WORK TASK
Below are records. Copy every line with "Geschäftsbericht" in it.

THE RECORDS
================
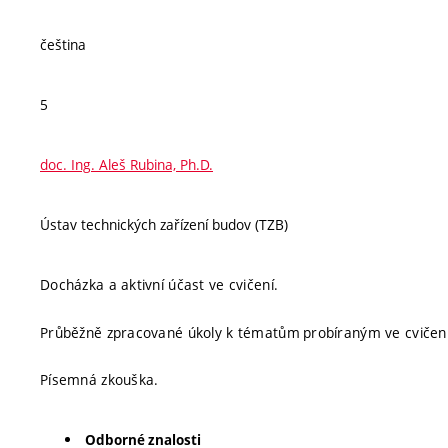
čeština
5
doc. Ing. Aleš Rubina, Ph.D.
Ústav technických zařízení budov (TZB)
Docházka a aktivní účast ve cvičení.
Průběžně zpracované úkoly k tématům probíraným ve cvičení
Písemná zkouška.
Odborné znalosti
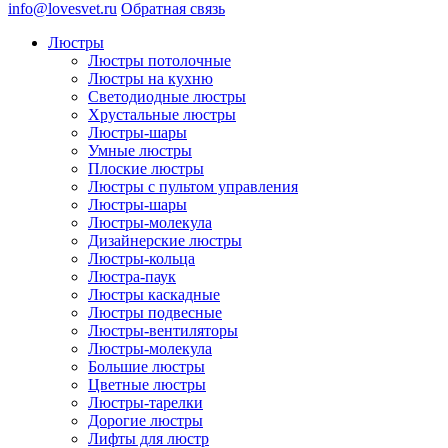
info@lovesvet.ru
Обратная связь
Люстры
Люстры потолочные
Люстры на кухню
Светодиодные люстры
Хрустальные люстры
Люстры-шары
Умные люстры
Плоские люстры
Люстры с пультом управления
Люстры-шары
Люстры-молекула
Дизайнерские люстры
Люстры-кольца
Люстра-паук
Люстры каскадные
Люстры подвесные
Люстры-вентиляторы
Люстры-молекула
Большие люстры
Цветные люстры
Люстры-тарелки
Дорогие люстры
Лифты для люстр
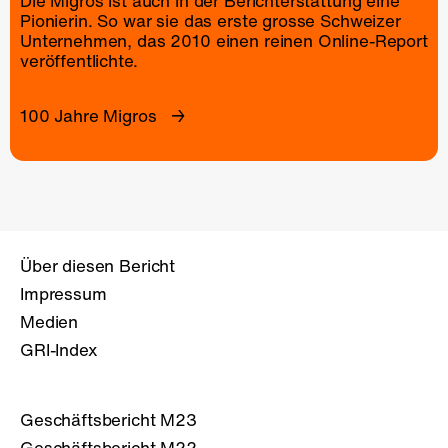
Die Migros ist auch in der Berichterstattung eine
Pionierin. So war sie das erste grosse Schweizer
Unternehmen, das 2010 einen reinen
Online-Report
veröffentlichte.
100 Jahre Migros
Über diesen Bericht
Impressum
Medien
GRI-Index
Geschäftsbericht M23
Geschäftsbericht M22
================
ANSWER SPACE
Geschäftsbericht M23
Geschäftsbericht M22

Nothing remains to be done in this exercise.